Mais dans ce psaume, il y a aussi une belle métaphore sur l'évolution d'une vocation. Celle-ci débute avec une première eau, celle de la première rencontre au temps de notre jeunesse. Elle se poursuit ensuite tout au long de la vie avec l'expérience de la soif, lorsque nous errons à la recherche de cette première eau que nous ne pouvons plus retrouver, et durant cette errance notre gorge desséchée se remplit du cri de Dieu. Pour finir, peut-être, avec une eau différente, que nous découvrirons sans l’avoir cherchée. Il est très frappant que l'une des dernières paroles de Jésus rapportée par les Évangiles soit : « J'ai soif ». Nous brûlons de soif et nous vivons cela comme une imperfection, un manque, parfois un échec, en oubliant la béatitude de la soif – « Bienheureux ceux qui ont faim et soif de justice », qui ont faim et soif de moi.

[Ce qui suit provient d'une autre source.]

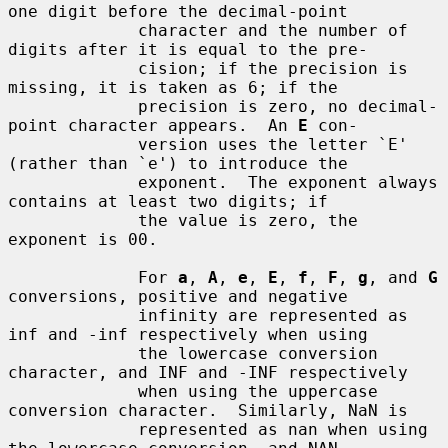
one digit before the decimal-point

             character and the number of 
digits after it is equal to the pre-

             cision; if the precision is 
missing, it is taken as 6; if the

             precision is zero, no decimal-
point character appears.  An 
E
 con-

             version uses the letter `E' 
(rather than `e') to introduce the

             exponent.  The exponent always 
contains at least two digits; if

             the value is zero, the 
exponent is 00.

             For 
a
, 
A
, 
e
, 
E
, 
f
, 
F
, 
g
, and 
G
conversions, positive and negative

             infinity are represented as 
inf and -inf respectively when using

             the lowercase conversion 
character, and INF and -INF respectively

             when using the uppercase 
conversion character.  Similarly, NaN is

             represented as nan when using 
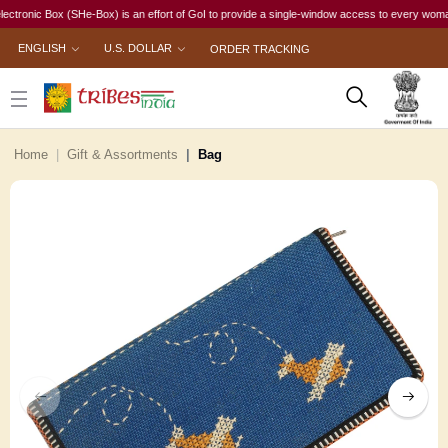
onic Box (SHe-Box) is an effort of GoI to provide a single-window access to every woman, irre
ENGLISH
U.S. DOLLAR
ORDER TRACKING
Home
Gift & Assortments
Bag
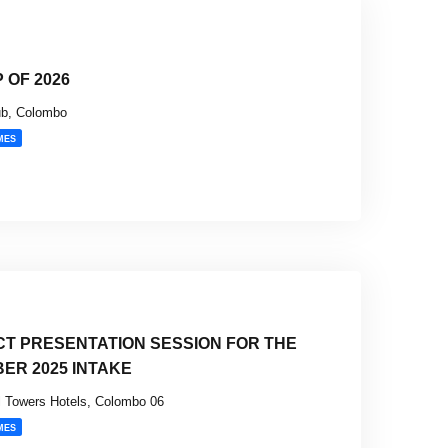
 OF 2026
ub, Colombo
MES
CT PRESENTATION SESSION FOR THE
BER 2025 INTAKE
 Towers Hotels, Colombo 06
MES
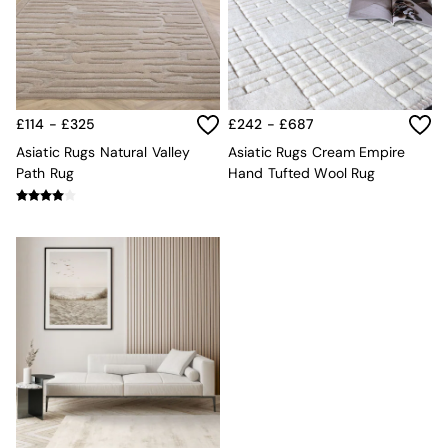
Kitchen
All Bathroom
All Hallway
All bedding
Rugs
Curtains
£114 - £325
£242 - £687
Cushions & Throws
Cushions
Asiatic Rugs Natural Valley
Asiatic Rugs Cream Empire
Throws
Path Rug
Hand Tufted Wool Rug
Home Accessories
Home Fragrance
Mirrors
Wall Art
Vases
Clocks
Inspiration
Asiatic Rugs
Beards & Daisies
East End Prints
Emma
Jasper Conran London
Joseph Joseph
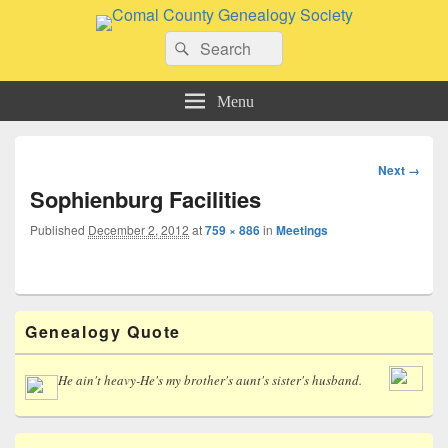
Comal County Genealogy Society
Search
Family Footsteps
Search
for:
Menu
Image
Next →
navigation
Sophienburg Facilities
Published
December 2, 2012
at
759 × 886
in
Meetings
Primary
Genealogy Quote
Sidebar
Widget
Area
He ain't heavy-He's my brother's aunt's sister's husband.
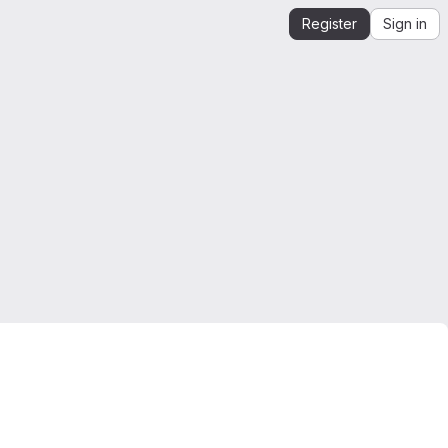
Register
Sign in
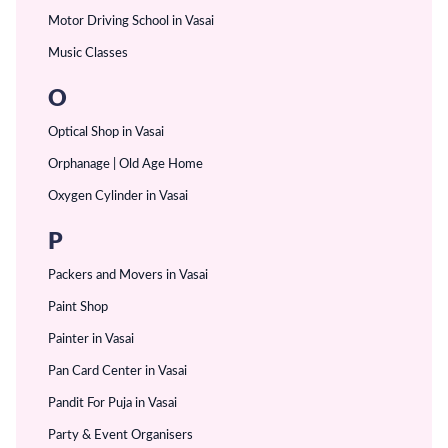
Motor Driving School in Vasai
Music Classes
O
Optical Shop in Vasai
Orphanage | Old Age Home
Oxygen Cylinder in Vasai
P
Packers and Movers in Vasai
Paint Shop
Painter in Vasai
Pan Card Center in Vasai
Pandit For Puja in Vasai
Party & Event Organisers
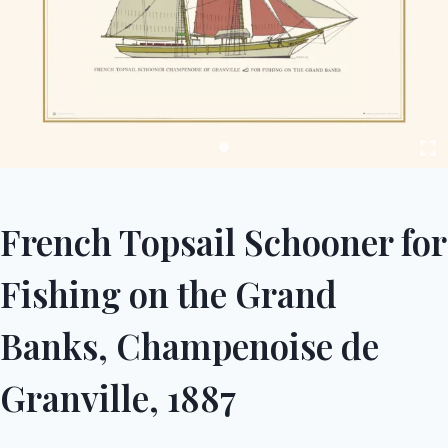
French Topsail Schooner for
Fishing on the Grand
Banks, Champenoise de
Granville, 1887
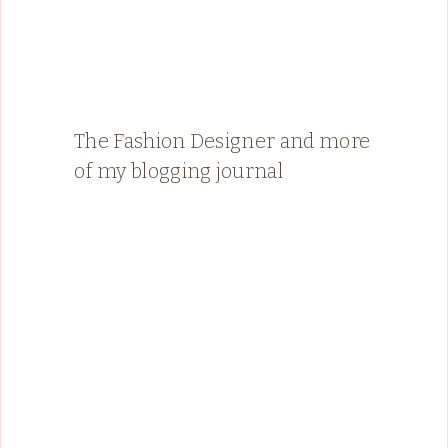
The Fashion Designer and more
of my blogging journal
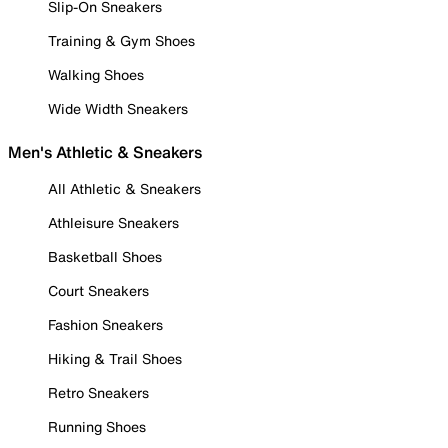
Slip-On Sneakers
Training & Gym Shoes
Walking Shoes
Wide Width Sneakers
Men's Athletic & Sneakers
All Athletic & Sneakers
Athleisure Sneakers
Basketball Shoes
Court Sneakers
Fashion Sneakers
Hiking & Trail Shoes
Retro Sneakers
Running Shoes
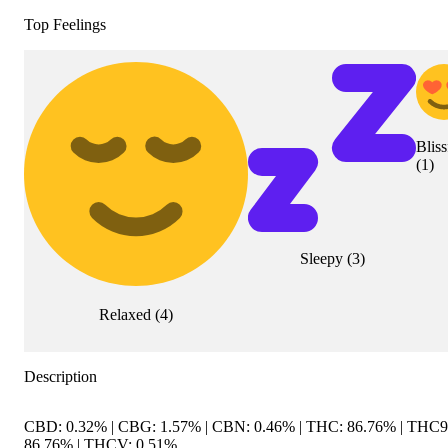
Top Feelings
Bliss
(
1
)
Sleepy
(
3
)
Relaxed
(
4
)
Description
CBD: 0.32% | CBG: 1.57% | CBN: 0.46% | THC: 86.76% | THC9
86.76% | THCV: 0.51%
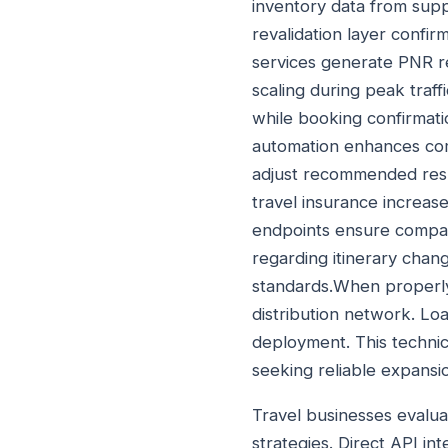
inventory data from supp
revalidation layer confi
services generate PNR r
scaling during peak traf
while booking confirmati
automation enhances comm
adjust recommended resul
travel insurance increas
endpoints ensure compatib
regarding itinerary cha
standards.When properl
distribution network. Lo
deployment. This technic
seeking reliable expansi
Travel businesses evalua
strategies. Direct API in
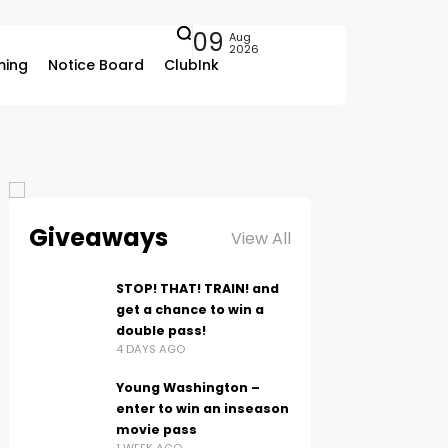
09
Aug
2026
ing
Notice Board
ClubInk
Giveaways
View All
STOP! THAT! TRAIN! and
get a chance to win a
double pass!
4 DAYS AGO
Young Washington –
enter to win an inseason
movie pass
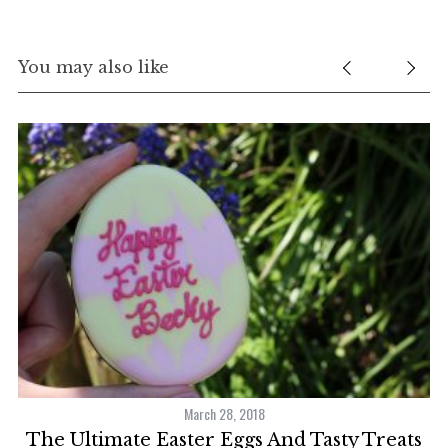
You may also like
March 28, 2018
The Ultimate Easter Eggs And Tasty Treats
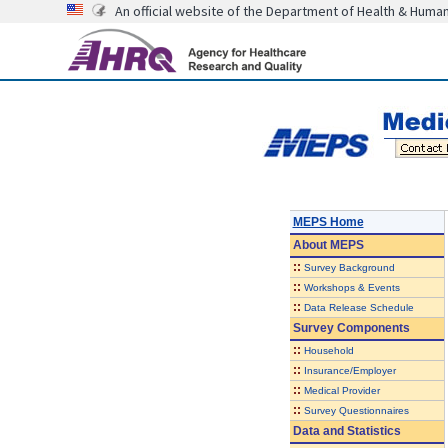
An official website of the Department of Health & Huma
MEPS Home
About
MEPS
::
Survey Background
::
Workshops & Events
::
Data Release Schedule
Survey Components
::
Household
::
Insurance/Employer
::
Medical Provider
::
Survey Questionnaires
Data and Statistics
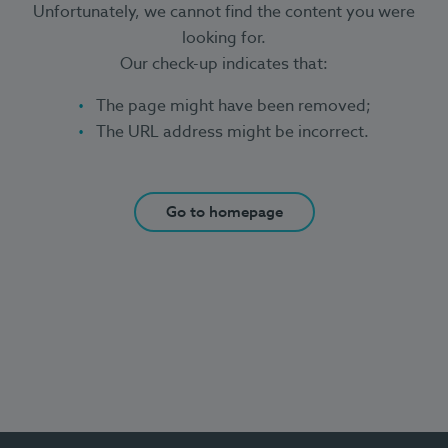
Unfortunately, we cannot find the content you were
looking for.
Our check-up indicates that:
The page might have been removed;
The URL address might be incorrect.
Go to homepage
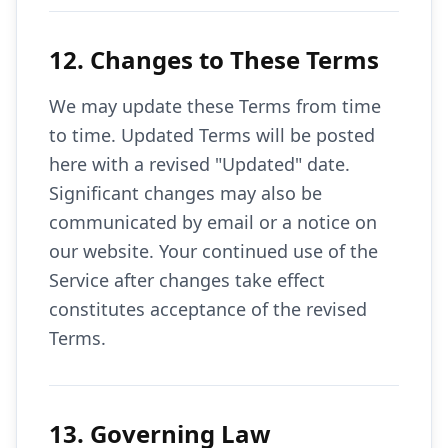
12. Changes to These Terms
We may update these Terms from time
to time. Updated Terms will be posted
here with a revised "Updated" date.
Significant changes may also be
communicated by email or a notice on
our website. Your continued use of the
Service after changes take effect
constitutes acceptance of the revised
Terms.
13. Governing Law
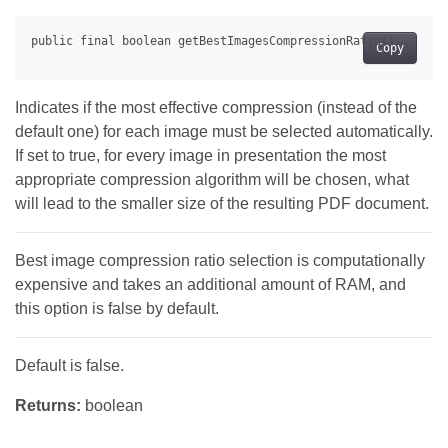
Copy
Indicates if the most effective compression (instead of the
default one) for each image must be selected automatically.
If set to true, for every image in presentation the most
appropriate compression algorithm will be chosen, what
will lead to the smaller size of the resulting PDF document.
Best image compression ratio selection is computationally
expensive and takes an additional amount of RAM, and
this option is false by default.
Default is false.
Returns:
boolean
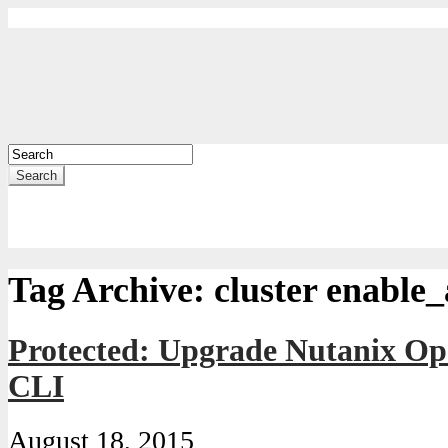
Search
Tag Archive:
cluster enable_
Protected: Upgrade Nutanix Op
CLI
August 18, 2015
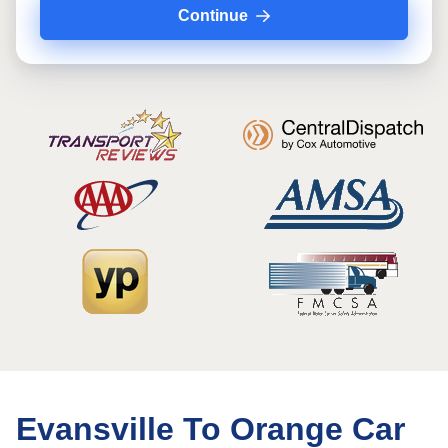
Continue
Evansville To Orange Car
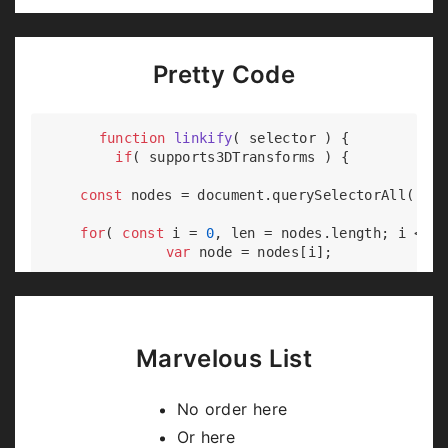
Pretty Code
function
linkify
(
 selector 
) 
{

if
( supports3DTransforms ) {

const
 nodes = 
document
.querySelectorAll( sel
for
( 
const
 i = 
0
, len = nodes.length; i < le
var
 node = nodes[i];

if
( !node.className ) {

        node.className += 
' roll'
;

      }

    }

Marvelous List
  }

No order here
Or here
Code syntax highlighting courtesy of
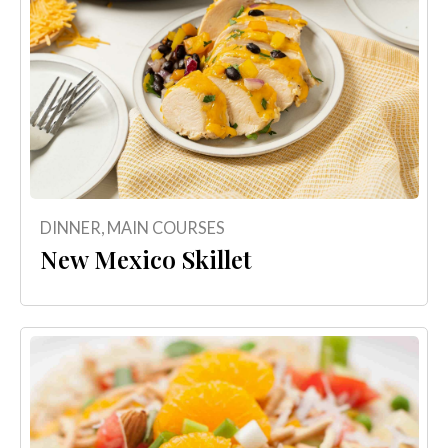
DINNER
,
MAIN COURSES
New Mexico Skillet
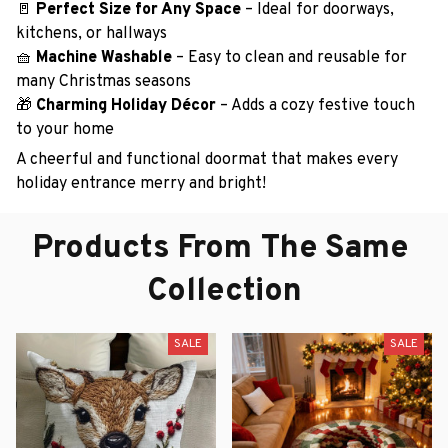
🚪
Perfect Size for Any Space
– Ideal for doorways,
kitchens, or hallways
🧺
Machine Washable
– Easy to clean and reusable for
many Christmas seasons
🎁
Charming Holiday Décor
– Adds a cozy festive touch
to your home
A cheerful and functional doormat that makes every
holiday entrance merry and bright!
Products From The Same 
Collection
SALE
SALE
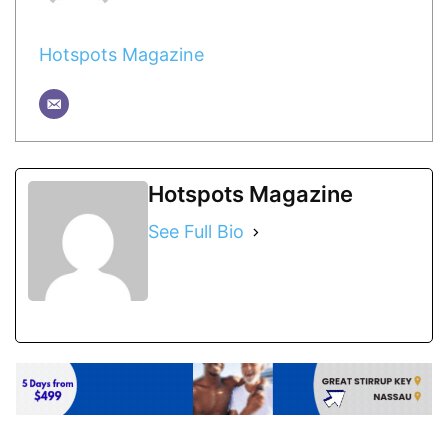
Hotspots Magazine
Hotspots Magazine
See Full Bio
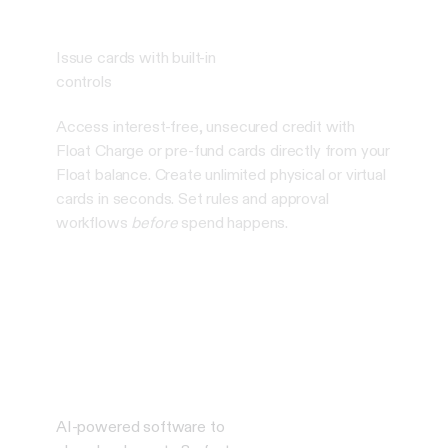
Issue cards with built-in
controls
Access interest-free, unsecured credit with
Float Charge or pre-fund cards directly from your
Float balance. Create unlimited physical or virtual
cards in seconds. Set rules and approval
workflows
before
spend happens.
AI-powered software to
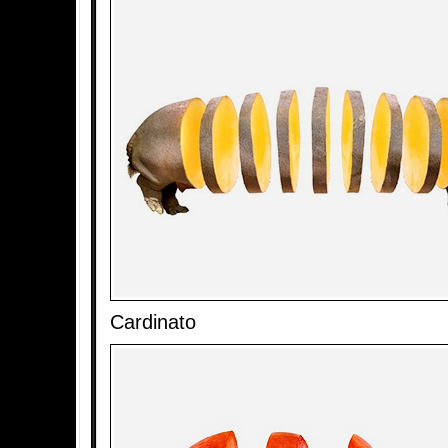
Cardinato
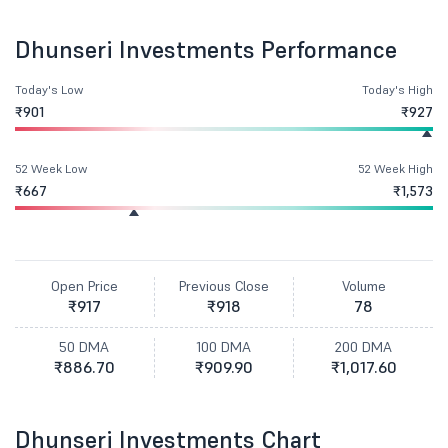
Dhunseri Investments Performance
Today's Low
Today's High
₹901
₹927
52 Week Low
52 Week High
₹667
₹1,573
Open Price
Previous Close
Volume
₹917
₹918
78
50 DMA
100 DMA
200 DMA
₹886.70
₹909.90
₹1,017.60
Dhunseri Investments Chart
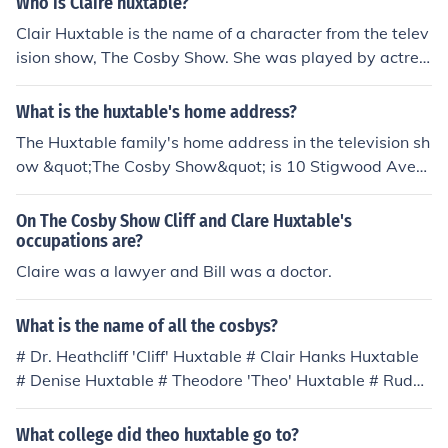
Who is Claire huxtable?
Clair Huxtable is the name of a character from the telev
ision show, The Cosby Show. She was played by actres
s, Phylicia Rashad. The Cosby Show aired for 202 episo
des.
What is the huxtable's home address?
The Huxtable family's home address in the television sh
ow &quot;The Cosby Show&quot; is 10 Stigwood Aven
ue, Brooklyn, New York. This fictional address is where t
he family, led by Dr. Cliff Huxtable and his wife Claire, n
On The Cosby Show Cliff and Clare Huxtable's
avigates their daily lives and the challenges of raising t
occupations are?
heir children.
Claire was a lawyer and Bill was a doctor.
What is the name of all the cosbys?
# Dr. Heathcliff 'Cliff' Huxtable # Clair Hanks Huxtable
# Denise Huxtable # Theodore 'Theo' Huxtable # Rudy
Huxtable
What college did theo huxtable go to?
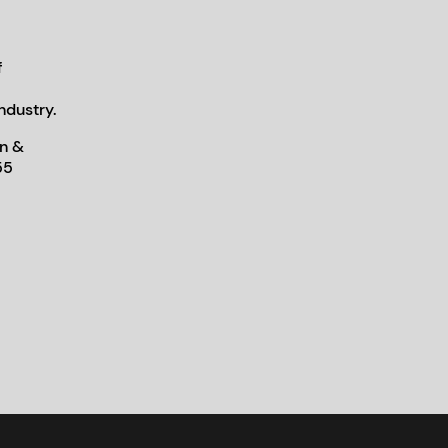
f
ndustry.
n &
55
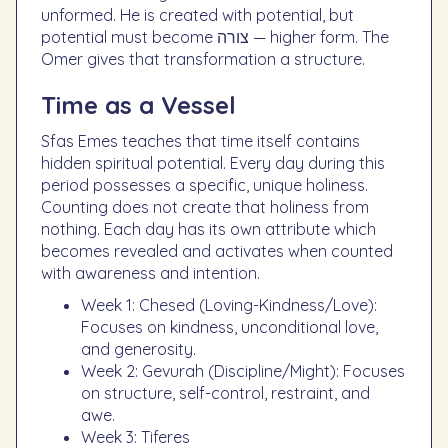
unformed. He is created with potential, but
potential must become צורה — higher form. The
Omer gives that transformation a structure.
Time as a Vessel
Sfas Emes teaches that time itself contains
hidden spiritual potential. Every day during this
period possesses a specific, unique holiness.
Counting does not create that holiness from
nothing. Each day has its own attribute which
becomes revealed and activates when counted
with awareness and intention.
Week 1: Chesed (Loving-Kindness/Love):
Focuses on kindness, unconditional love,
and generosity.
Week 2: Gevurah (Discipline/Might): Focuses
on structure, self-control, restraint, and
awe.
Week 3: Tiferes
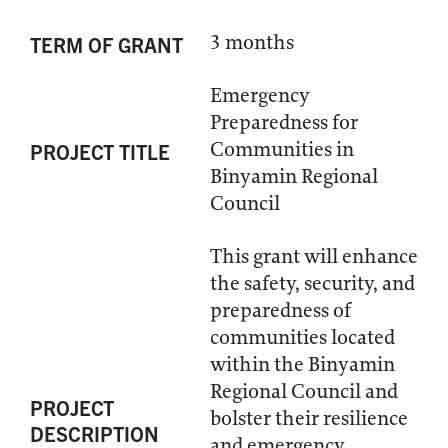
3 months
TERM OF GRANT
Emergency
Preparedness for
Communities in
PROJECT TITLE
Binyamin Regional
Council
This grant will enhance
the safety, security, and
preparedness of
communities located
within the Binyamin
Regional Council and
PROJECT
bolster their resilience
DESCRIPTION
and emergency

Nous regrettons l'eau de notre première jeunesse, car nous ne comprenons pas que cette eau était avant tout destinée à susciter la soif, pour ensuite marcher dans ce monde comme des pèlerins assoiffés. Jusqu'à ce que, par un jour béni, nous comprenions que c'est dans cette indigence que se cache le vrai sens religieux de l’existence. C'est là que se trouvent la pauvreté et la pureté auxquelles nous aspirions à l’aube de notre vie, et que nous avions confondues avec l'eau. Et, ce jour-là, nous nous sentons comme des amis solidaires de tous les assoiffés, de tous les affamés de pain et de justice, de tous les pauvres de la terre, et nous devenons enfin pauvres. Parce que nous découvrons que la foi n'est pas une possession, mais une promesse.
Ce jour-là, nous comprenons qu'il y a une bonne réponse au « Qui es-tu ? » de ce jeune : « Je suis cet adulte que tu es devenu. J'ai beaucoup changé, c'est vrai, le soleil du désert aride a assombri ma peau, il a marqué mon visage, le chemin m'a couvert de poussière, ma douleur et celle des autres m'ont blessé, la vie m'a laissé ses stigmates : c'est pour cela que tu ne me reconnais pas. Mais regarde-moi bien, c'est moi, moi qui suis toi. N'aie pas peur, je ne t’ai pas trahi, je suis ce que je pouvais devenir de mieux. Crois-moi : j’ai toujours été à la recherche la même eau que toi. Crois-moi : la foi de ma promesse est la tienne. Viens, fais-moi confiance, donne-moi la main, marche avec moi : une vie assoiffée et merveilleuse t'attend.»